Australia shouldn’t be lecturing India about what kind of energy generation its poor villages should be allowed to use, a Turnbull government backbencher argues.
Chris Back, who has spent time working on the sub-continent, was responding to an announcement by Indian mining giant Adani to defer an investment decision for the controversial Carmichael coal mine in northern Queensland.
The decision followed factional wrangling inside the Queensland state government that delayed a cabinet discussion over royalty payments.
“It’s well and good for us in Australia, with our alternative sources of energy, to stand back and pontificate about the fact they shouldn’t be using electricity generated from coal,” Senator Chris Back told reporters in Canberra on Tuesday.

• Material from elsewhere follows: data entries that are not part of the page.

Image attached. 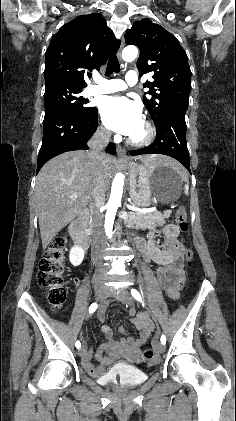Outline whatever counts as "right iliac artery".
I'll list each match as a JSON object with an SVG mask.
<instances>
[{
    "label": "right iliac artery",
    "instance_id": "1",
    "mask_svg": "<svg viewBox=\"0 0 236 421\" xmlns=\"http://www.w3.org/2000/svg\"><path fill=\"white\" fill-rule=\"evenodd\" d=\"M97 307H98L97 303L91 304V306L89 307V313L95 312ZM75 346H76L77 349H79L81 347L80 341H76Z\"/></svg>",
    "mask_w": 236,
    "mask_h": 421
}]
</instances>
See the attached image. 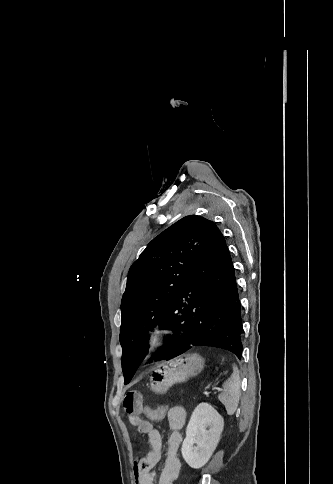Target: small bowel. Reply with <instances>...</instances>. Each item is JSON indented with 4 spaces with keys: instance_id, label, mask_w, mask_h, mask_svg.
<instances>
[{
    "instance_id": "small-bowel-1",
    "label": "small bowel",
    "mask_w": 333,
    "mask_h": 484,
    "mask_svg": "<svg viewBox=\"0 0 333 484\" xmlns=\"http://www.w3.org/2000/svg\"><path fill=\"white\" fill-rule=\"evenodd\" d=\"M123 408L125 413L129 416L130 422L135 425L142 434L146 435L150 445V451L148 454L138 460L135 464L136 483L156 484L157 476L154 472V468L161 459L162 436L150 421L142 418L143 416L147 417L146 406L144 405L143 397L139 392H128L123 400ZM165 415L171 433L167 439V457L164 467L158 477L157 484H173L181 469L178 451L183 440L180 430L184 427L186 422V410L182 406H174L171 407Z\"/></svg>"
}]
</instances>
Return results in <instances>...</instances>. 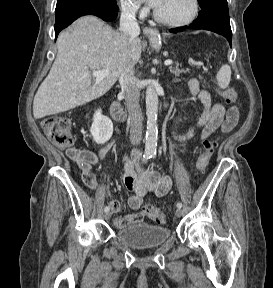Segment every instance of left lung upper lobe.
<instances>
[{"mask_svg": "<svg viewBox=\"0 0 273 288\" xmlns=\"http://www.w3.org/2000/svg\"><path fill=\"white\" fill-rule=\"evenodd\" d=\"M202 10L210 9L212 7L227 4V0H198Z\"/></svg>", "mask_w": 273, "mask_h": 288, "instance_id": "1", "label": "left lung upper lobe"}]
</instances>
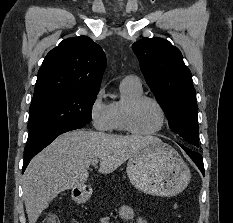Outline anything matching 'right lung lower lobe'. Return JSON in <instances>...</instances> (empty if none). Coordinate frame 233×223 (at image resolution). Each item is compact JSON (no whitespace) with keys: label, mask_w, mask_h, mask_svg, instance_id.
<instances>
[{"label":"right lung lower lobe","mask_w":233,"mask_h":223,"mask_svg":"<svg viewBox=\"0 0 233 223\" xmlns=\"http://www.w3.org/2000/svg\"><path fill=\"white\" fill-rule=\"evenodd\" d=\"M82 128V126H78V125H73V126H68L64 129H62L57 135H55L54 137H52L51 139H49L42 147H40L39 149H37L36 151H34L33 153L26 155L25 156V161L23 164V171L22 173L25 171L27 165L29 164L30 160L37 154L39 153L43 148H45L46 146H48L57 136H59L62 133L71 131V130H75V129H79Z\"/></svg>","instance_id":"98d812e1"}]
</instances>
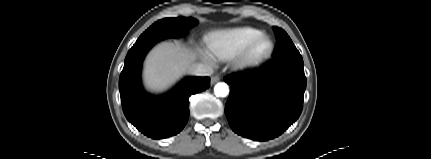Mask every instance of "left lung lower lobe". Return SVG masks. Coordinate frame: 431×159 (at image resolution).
I'll list each match as a JSON object with an SVG mask.
<instances>
[{
	"label": "left lung lower lobe",
	"mask_w": 431,
	"mask_h": 159,
	"mask_svg": "<svg viewBox=\"0 0 431 159\" xmlns=\"http://www.w3.org/2000/svg\"><path fill=\"white\" fill-rule=\"evenodd\" d=\"M303 60L282 59L226 76L225 114L231 129L254 141L281 135L300 116L306 89Z\"/></svg>",
	"instance_id": "0a47b994"
}]
</instances>
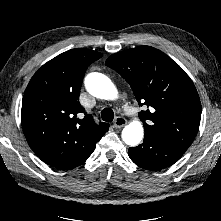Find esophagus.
I'll list each match as a JSON object with an SVG mask.
<instances>
[{"mask_svg":"<svg viewBox=\"0 0 221 221\" xmlns=\"http://www.w3.org/2000/svg\"><path fill=\"white\" fill-rule=\"evenodd\" d=\"M126 123H127V121L124 117L118 116V117H116V119L114 121V127L119 129V128H122L123 126H125Z\"/></svg>","mask_w":221,"mask_h":221,"instance_id":"1","label":"esophagus"}]
</instances>
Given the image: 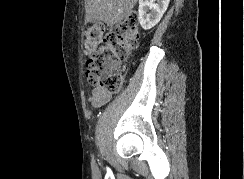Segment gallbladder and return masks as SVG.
Listing matches in <instances>:
<instances>
[{"label": "gallbladder", "mask_w": 244, "mask_h": 179, "mask_svg": "<svg viewBox=\"0 0 244 179\" xmlns=\"http://www.w3.org/2000/svg\"><path fill=\"white\" fill-rule=\"evenodd\" d=\"M91 22H98V20H91Z\"/></svg>", "instance_id": "obj_1"}]
</instances>
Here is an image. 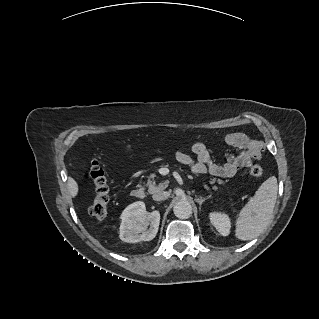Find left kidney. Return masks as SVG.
<instances>
[{
    "label": "left kidney",
    "mask_w": 319,
    "mask_h": 319,
    "mask_svg": "<svg viewBox=\"0 0 319 319\" xmlns=\"http://www.w3.org/2000/svg\"><path fill=\"white\" fill-rule=\"evenodd\" d=\"M211 224L222 236L230 233L231 221L227 214L221 212H211L209 215Z\"/></svg>",
    "instance_id": "left-kidney-1"
}]
</instances>
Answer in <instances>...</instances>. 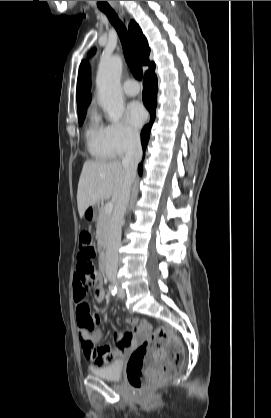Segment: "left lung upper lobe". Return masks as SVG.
Wrapping results in <instances>:
<instances>
[{"label": "left lung upper lobe", "mask_w": 271, "mask_h": 418, "mask_svg": "<svg viewBox=\"0 0 271 418\" xmlns=\"http://www.w3.org/2000/svg\"><path fill=\"white\" fill-rule=\"evenodd\" d=\"M93 53H94V51H91V52H90V55H92Z\"/></svg>", "instance_id": "1"}]
</instances>
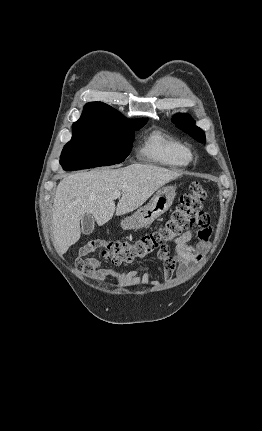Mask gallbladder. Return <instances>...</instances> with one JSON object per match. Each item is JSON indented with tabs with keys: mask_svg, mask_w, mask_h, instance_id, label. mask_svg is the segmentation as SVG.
Masks as SVG:
<instances>
[{
	"mask_svg": "<svg viewBox=\"0 0 262 431\" xmlns=\"http://www.w3.org/2000/svg\"><path fill=\"white\" fill-rule=\"evenodd\" d=\"M94 218L90 214H85L81 219L82 233L84 235H90L94 230Z\"/></svg>",
	"mask_w": 262,
	"mask_h": 431,
	"instance_id": "gallbladder-1",
	"label": "gallbladder"
}]
</instances>
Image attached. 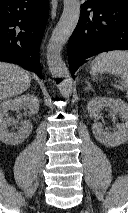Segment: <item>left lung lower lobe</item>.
I'll use <instances>...</instances> for the list:
<instances>
[{"label": "left lung lower lobe", "mask_w": 128, "mask_h": 213, "mask_svg": "<svg viewBox=\"0 0 128 213\" xmlns=\"http://www.w3.org/2000/svg\"><path fill=\"white\" fill-rule=\"evenodd\" d=\"M111 50H128V0H87L69 39L72 76L85 59Z\"/></svg>", "instance_id": "left-lung-lower-lobe-1"}]
</instances>
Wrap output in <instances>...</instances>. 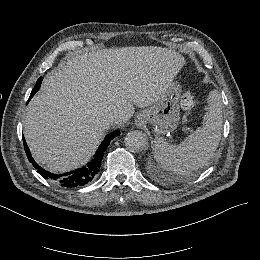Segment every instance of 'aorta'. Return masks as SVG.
I'll return each mask as SVG.
<instances>
[{
	"mask_svg": "<svg viewBox=\"0 0 260 260\" xmlns=\"http://www.w3.org/2000/svg\"><path fill=\"white\" fill-rule=\"evenodd\" d=\"M146 134L140 131H131L125 137V145L130 152H140L147 147Z\"/></svg>",
	"mask_w": 260,
	"mask_h": 260,
	"instance_id": "aorta-1",
	"label": "aorta"
}]
</instances>
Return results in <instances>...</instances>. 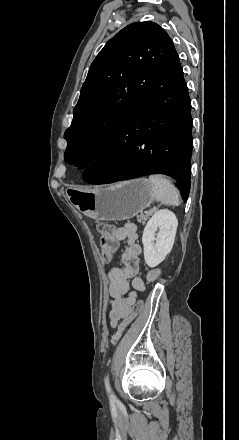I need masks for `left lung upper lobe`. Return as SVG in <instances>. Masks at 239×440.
Masks as SVG:
<instances>
[{"mask_svg": "<svg viewBox=\"0 0 239 440\" xmlns=\"http://www.w3.org/2000/svg\"><path fill=\"white\" fill-rule=\"evenodd\" d=\"M175 51L168 34L153 22L119 31L90 66L71 126L65 161L85 168L129 116Z\"/></svg>", "mask_w": 239, "mask_h": 440, "instance_id": "1", "label": "left lung upper lobe"}]
</instances>
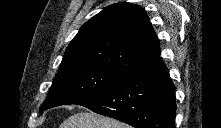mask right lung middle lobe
<instances>
[{"mask_svg": "<svg viewBox=\"0 0 221 128\" xmlns=\"http://www.w3.org/2000/svg\"><path fill=\"white\" fill-rule=\"evenodd\" d=\"M124 74L98 67H80L58 71L48 96L40 107L44 110L91 98L116 83Z\"/></svg>", "mask_w": 221, "mask_h": 128, "instance_id": "dd1d6c3e", "label": "right lung middle lobe"}]
</instances>
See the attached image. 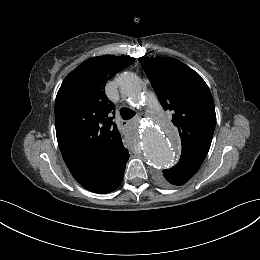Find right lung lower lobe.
<instances>
[{"label": "right lung lower lobe", "mask_w": 260, "mask_h": 260, "mask_svg": "<svg viewBox=\"0 0 260 260\" xmlns=\"http://www.w3.org/2000/svg\"><path fill=\"white\" fill-rule=\"evenodd\" d=\"M129 155L121 161L115 168L108 170L103 175L96 177L81 185L94 193H109L114 191L120 184L124 176V170Z\"/></svg>", "instance_id": "98d812e1"}]
</instances>
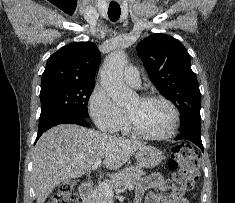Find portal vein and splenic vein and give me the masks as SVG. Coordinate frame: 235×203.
<instances>
[{
    "label": "portal vein and splenic vein",
    "instance_id": "portal-vein-and-splenic-vein-1",
    "mask_svg": "<svg viewBox=\"0 0 235 203\" xmlns=\"http://www.w3.org/2000/svg\"><path fill=\"white\" fill-rule=\"evenodd\" d=\"M101 165V160L98 159L94 165L92 166V170H95L97 169L99 166ZM99 187L101 188V190L104 192V194L106 196H109V197H113L114 195V192H113V189L110 187V185H108L106 182H100L99 183ZM128 190L131 191L134 189V185L133 184H129L127 186Z\"/></svg>",
    "mask_w": 235,
    "mask_h": 203
}]
</instances>
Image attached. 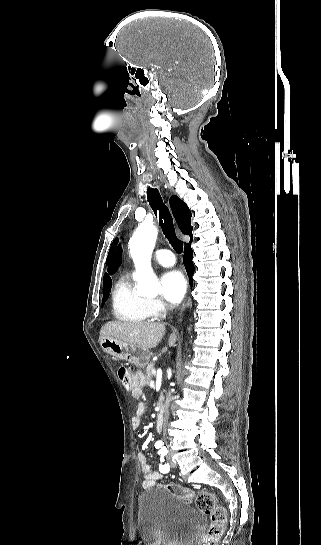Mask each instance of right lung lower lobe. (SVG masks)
Masks as SVG:
<instances>
[{
    "label": "right lung lower lobe",
    "mask_w": 321,
    "mask_h": 545,
    "mask_svg": "<svg viewBox=\"0 0 321 545\" xmlns=\"http://www.w3.org/2000/svg\"><path fill=\"white\" fill-rule=\"evenodd\" d=\"M190 238H191L190 242L188 244H186L185 248H184L183 262H184V266L186 268L187 274L189 276L190 284L192 285V275L194 273V265H193V262H192L193 252H192V248L190 246L191 242L193 240L192 235H190Z\"/></svg>",
    "instance_id": "98d812e1"
}]
</instances>
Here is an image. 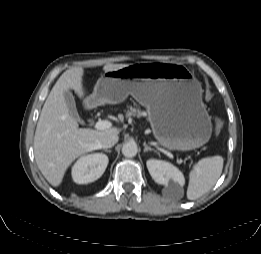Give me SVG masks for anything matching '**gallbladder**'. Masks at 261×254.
Wrapping results in <instances>:
<instances>
[{
  "label": "gallbladder",
  "mask_w": 261,
  "mask_h": 254,
  "mask_svg": "<svg viewBox=\"0 0 261 254\" xmlns=\"http://www.w3.org/2000/svg\"><path fill=\"white\" fill-rule=\"evenodd\" d=\"M64 98H65V102L67 104V107L69 109L70 115L77 121H80V117L78 115L77 109H76V105H75V100L74 97L72 95V93L70 91H65L64 92Z\"/></svg>",
  "instance_id": "gallbladder-1"
}]
</instances>
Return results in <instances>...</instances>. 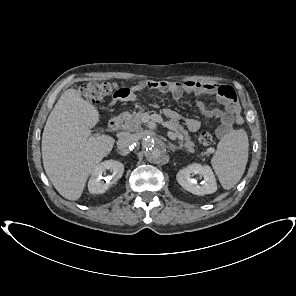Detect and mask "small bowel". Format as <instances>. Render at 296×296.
Listing matches in <instances>:
<instances>
[{
	"label": "small bowel",
	"mask_w": 296,
	"mask_h": 296,
	"mask_svg": "<svg viewBox=\"0 0 296 296\" xmlns=\"http://www.w3.org/2000/svg\"><path fill=\"white\" fill-rule=\"evenodd\" d=\"M145 89L158 90L170 94L174 99H179L184 94L202 96L215 95L220 105L206 112L209 119L217 121V133L225 134L234 124L241 122V107L238 103L236 93L231 86L224 84L186 81L184 83L174 81H142L133 85L122 97L115 100L136 101L138 93ZM165 115L173 120L179 119V114L172 109H166ZM186 126L189 131L196 132L201 127V122L196 118H187Z\"/></svg>",
	"instance_id": "1"
}]
</instances>
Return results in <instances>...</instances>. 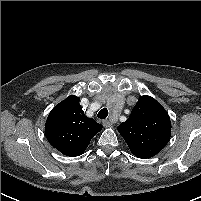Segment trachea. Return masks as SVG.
<instances>
[{"mask_svg":"<svg viewBox=\"0 0 201 201\" xmlns=\"http://www.w3.org/2000/svg\"><path fill=\"white\" fill-rule=\"evenodd\" d=\"M108 116V110L107 108H103L99 111L97 117L100 119H105Z\"/></svg>","mask_w":201,"mask_h":201,"instance_id":"trachea-1","label":"trachea"}]
</instances>
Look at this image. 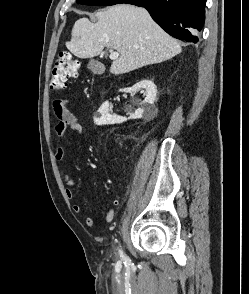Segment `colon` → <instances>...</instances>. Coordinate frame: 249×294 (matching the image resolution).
<instances>
[{
    "label": "colon",
    "mask_w": 249,
    "mask_h": 294,
    "mask_svg": "<svg viewBox=\"0 0 249 294\" xmlns=\"http://www.w3.org/2000/svg\"><path fill=\"white\" fill-rule=\"evenodd\" d=\"M79 62L73 56L64 52L59 54L51 71L50 86L54 91L65 88L69 79L78 75Z\"/></svg>",
    "instance_id": "obj_1"
}]
</instances>
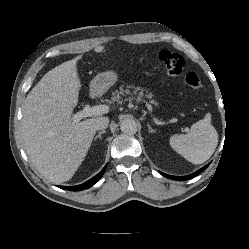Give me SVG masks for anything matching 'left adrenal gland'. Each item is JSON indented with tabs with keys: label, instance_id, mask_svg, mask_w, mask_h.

“People in the villages in India (should) have the opportunity to aspire to a better lifestyle and transition to a middle-class society.”
Resources Minister Matt Canavan labelled the Queensland government a “walking embarrassment”.
“This is not amateur hour, this is play school,” he said, urging federal Labor leader Bill Shorten to phone Premier Annastacia Palaszczuk and sort the situation out urgently.
Greens senator Nick McKim was not impressed by Senator Canavan’s comments.
“There goes the minister for Adani,” he told reporters.
“Free coal, free water, free money, is there anything the government wouldn’t do for Adani?”
Adani’s decision appears to be an attempt to pressure the state government to follow through on a so-called “secret deal” to reduce the company’s royalties in the first seven years of the mine’s operation.
Under the deal, Adani would reportedly only pay $2 million in royalties annually, which could end up costing taxpayers $320 million in lost income.
Green MPs Adam Bandt cited a ReachTel poll that found only seven per cent of Australians were in favour of taxpayer support for coal mine projects.
Liberal MP Jane Prentice is disappointed with the Queensland government’s decision to delay a decision on royalties.
“They are all about waffle and delay tactics. Clearly, that’s a cost to any business,” she said.